I have to confess that Articulating Dinosaurs (2016) by Brian Noble wasn’t quite what I’d expected, though that was certainly more my fault for not reading the description closely and in its entirety. Basically, any author/publisher has me at “dinosaurs,” so everything after that is just so much superfluous verbiage. So yes, I can’t say I was at all fully prepared for the academic/critical theory nature of the work, though it didn’t take too many early references to Lacan or Foucault before I figured out my misperception and readjusted my expectations. It’s been a few years (OK, decades) since my crit days, and I can’t say that even when I was reading critical theory that I was wholly enjoying or comprehending it (I do recall doing a lot of back-and-forth page-flipping re-reading with Lacan, for instance. Plus, I’m pretty sure there was swearing). Those memories didn’t quite encourage me to go back and ground myself more fully, so I just forged ahead with Noble’s work, cheerfully acknowledging my ignorance of many of his referents, and you know what — and here’s the key for those of you already thinking you’re moving on — it didn’t matter.

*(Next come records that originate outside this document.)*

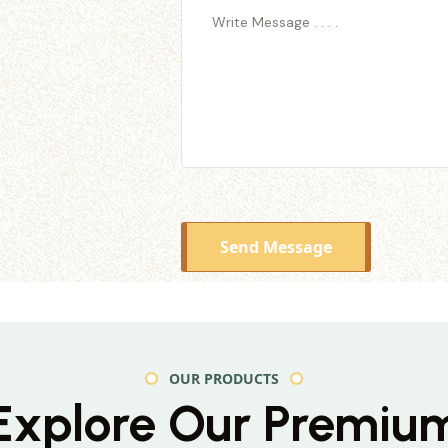
Send Message
OUR PRODUCTS
Explore Our Premiu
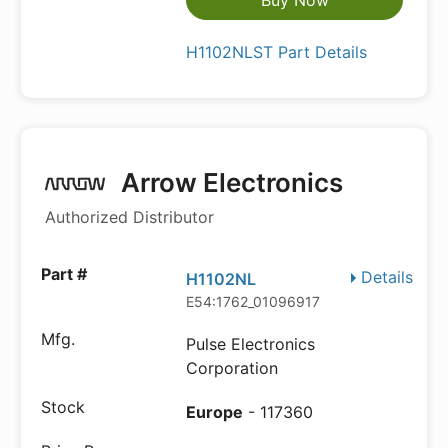
Buy Now
H1102NLST Part Details
Arrow Electronics
Authorized Distributor
Details
H1102NL
E54:1762_01096917
Pulse Electronics
Corporation
Europe
- 117360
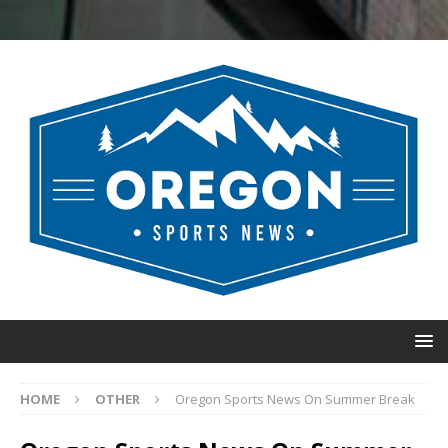
HOME
OTHER
Oregon Sports News On Summer Break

Because while a good amount of abstruse terminology reared its sometimes ugly/intimidating/annoying head (or, for those better versed in such things, its informative/insightful/thoughtful head), I still thoroughly enjoyed Articulating Dinosaurs for its arguments, its real-world concrete examples of points (especially in the form of the lengthy case study of a specific museum exhibit), Noble’s lucid prose (despite the inherent fogginess of some of the critical language), and the way the work places dinosaurs in a sociological/cultural context.
I don’t want to downplay the critical theory — readers should be prepared for terms, passages, and section headings such as:
- “Chronotope” — “the intrinsic connectedness of temporal and special relationships … expressing the inseparability of space and time (time as the fourth dimension of space”)
- “Zone of Implosion” — “a provisional agentive-form and organizer of time-space with attendant lives — animated, reanimated, or otherwise … In the case of the Mesozoic nexus, these actors and forces merged around a modernity-generated topos and chromos that produce and condition what can count as truthful visions of nature as a changing yet constrained dynamic … The multiple, layered, messy performative nexuses combine, working much the same sense as Michel Foucault’s apparatus, and more specifically as a dispotif.”
- “The Rhizomatic non-System: Recalibrating Systematics and Phantasmatics”
There’s no doubt there’s a lot of this sort of thing throughout Articulating Dinosaurs, as Noble is not writing for a general or lay audience. But that said, as mentioned one can, well, maybe not “glide” through, but certainly pick one’s way across to such lines/passages to more clearly understandable territory in that next paragraph or two. And it all holds together pretty well as general argument, even if you’re missing (as I did) some of the specific points.
What Noble does with all this is to attempt to write “a book about dinosaurs, but more particularly a book about the action that brings them back, back to life.” The two ways this is mostly done is via fiction (whether print or film or others) and science (museum exhibits and papers, for instance, and Noble is interested in how:
scientists manage incursions of what is only supposed to be fictional into what is only supposed to be factual? Or do that all? Do they — or, just as importantly, why should they — care about this? … The ultimate proposition … is that articulating dinosaurs is a mode of articulating power in different ways … a political anthropology of dinosaurs … tracing the public emergences and transformations of two dinosaurs in particular.
One of those two is the T-Rex, especially its role in fiction, specifically Arthur Conan Doyle’s The Lost World (in print and film), the original King Kong, and Spielberg’s Jurassic Park, but also its discovery as fossil and subsequent exhibition at the American Museum of Natural History. Into this mix he brings issues of race, eugenics, gender, the role of nature in our lives, and other socio-cultural-political factors. Opposed to the T-Rex and taking up the second half of the book is Maiasaura, in particular an exhibit at the Royal Ontario Museum. With its name translated as “the good mother lizard,” Noble’s very detailed ethonographical examination of the exhibit allows for further exploration of the aforementioned issues, and how society’s attitudes toward them have or have not changed.
Here, for example, is a passage regarding gender roles based on some of the exhibition textual displays:
Here, almost from the outset, are the suggestions of the Maiasaur’s life and times, its nurturing capacities aligning in an uninterrogated way with its gendered nomination as “the good mother.” There is no mention of nurturing “fathers” or males. There is instead a matter-of-fact point about who does the caregiving … The configuring of family, feminine gendering, nurturance, a “gentle” and “adorable” dinosaur, articulating with “families” as “natural” audiences for this exhibit was becoming increasingly obvious.
Articulating Dinosaurs is not your typical dinosaur book by any means. Nor is it, as mentioned, aimed at the lay audience. But that’s not the same as saying a lay reader can’t get a lot out of it. What Noble does is open our eyes to ways of thinking about things we’ve never considered, even when we’ve been thinking about them (dinosaurs) ever since we were children. What more can you ask?